Authors : Frederick Adiiboka, Ravinder Kumar Soni, Frederick Vuvor, Diana Abobi Kanbigs


Neonatal jaundice is a public health concern responsible for a relatively high rate of infant morbidity and mortality. Therefore, it is prudent to put in place effective risk-reduction strategies and detect and treat new born jaundice effectively. Optimum nutrition has been shown to be crucial to health and well-being. This study, therefore, sought to investigate the nutritional status of babies that report to three referral hospitals in Ghana (Korle-bu Teaching Hospital, Greater Accra Regional Hospital and the Tamale Teaching hospital).
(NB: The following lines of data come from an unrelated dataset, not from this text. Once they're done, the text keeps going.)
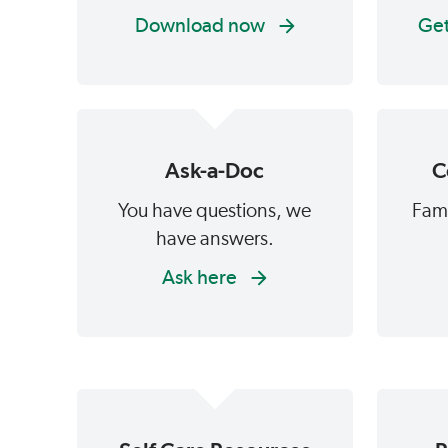
Download now
Get
Ask-a-Doc
C
You have questions, we
Fami
have answers.
Ask here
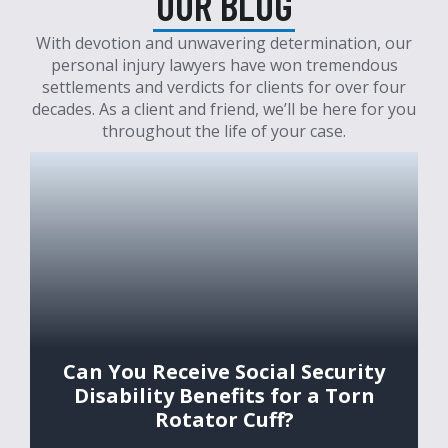
OUR BLOG
With devotion and unwavering determination, our
personal injury lawyers have won tremendous
settlements and verdicts for clients for over four
decades. As a client and friend, we’ll be here for you
throughout the life of your case.
Can You Receive Social Security
Disability Benefits for a Torn
Rotator Cuff?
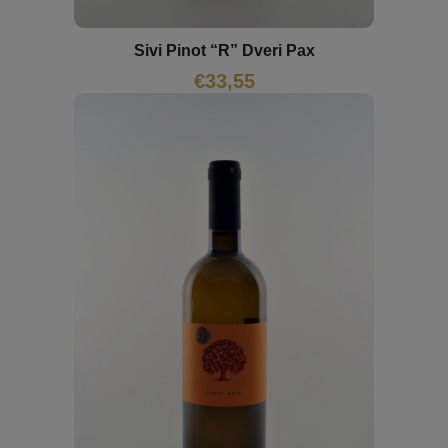
Sivi Pinot “R” Dveri Pax
€
33,55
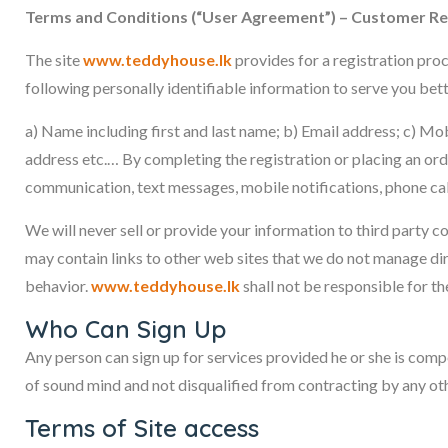
Terms and Conditions (“User Agreement”) – Customer Reg
The site
www.teddyhouse.lk
provides for a registration proc
following personally identifiable information to serve you bett
a) Name including first and last name; b) Email address; c) Mob
address etc.… By completing the registration or placing an or
communication, text messages, mobile notifications, phone cal
We will never sell or provide your information to third party
may contain links to other web sites that we do not manage di
behavior.
www.teddyhouse.lk
shall not be responsible for th
Who Can Sign Up
Any person can sign up for services provided he or she is compet
of sound mind and not disqualified from contracting by any othe
Terms of Site access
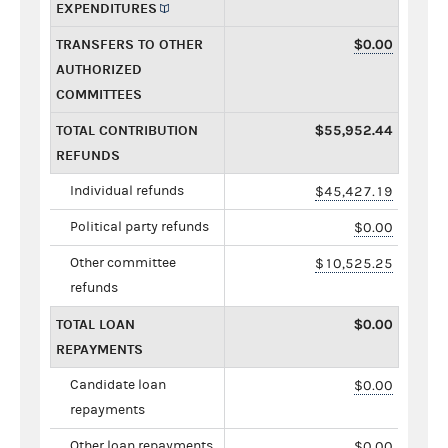
EXPENDITURES
TRANSFERS TO OTHER
$0.00
AUTHORIZED
COMMITTEES
TOTAL CONTRIBUTION
$55,952.44
REFUNDS
Individual refunds
$45,427.19
Political party refunds
$0.00
Other committee
$10,525.25
refunds
TOTAL LOAN
$0.00
REPAYMENTS
Candidate loan
$0.00
repayments
Other loan repayments
$0.00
It was a multi-center nested, case-control study involving 120 cases and 120 controls of neonates in the three referral hospitals in Ghana. The study revealed that babies with neonatal jaundice in Ghana mostly have a normal nutritional status, even though they lose about 5% of their birth weight. More mothers of healthy babies (88.3%) did exclusive breastfeeding, compared with mothers of babies with neonatal jaundice (76.7%). It was also revealed that the three referral hospitals implemented the Baby Friendly Hospital Initiative’s ten steps to successful breastfeeding as a measure to prevent suboptimal feeding, which could lead to an increase in bilirubin levels. Assessment and interventions to prevent weight loss should therefore be paramount for babies with neonatal jaundice.

Keywords: Malnutrition, Neonatal jaundice.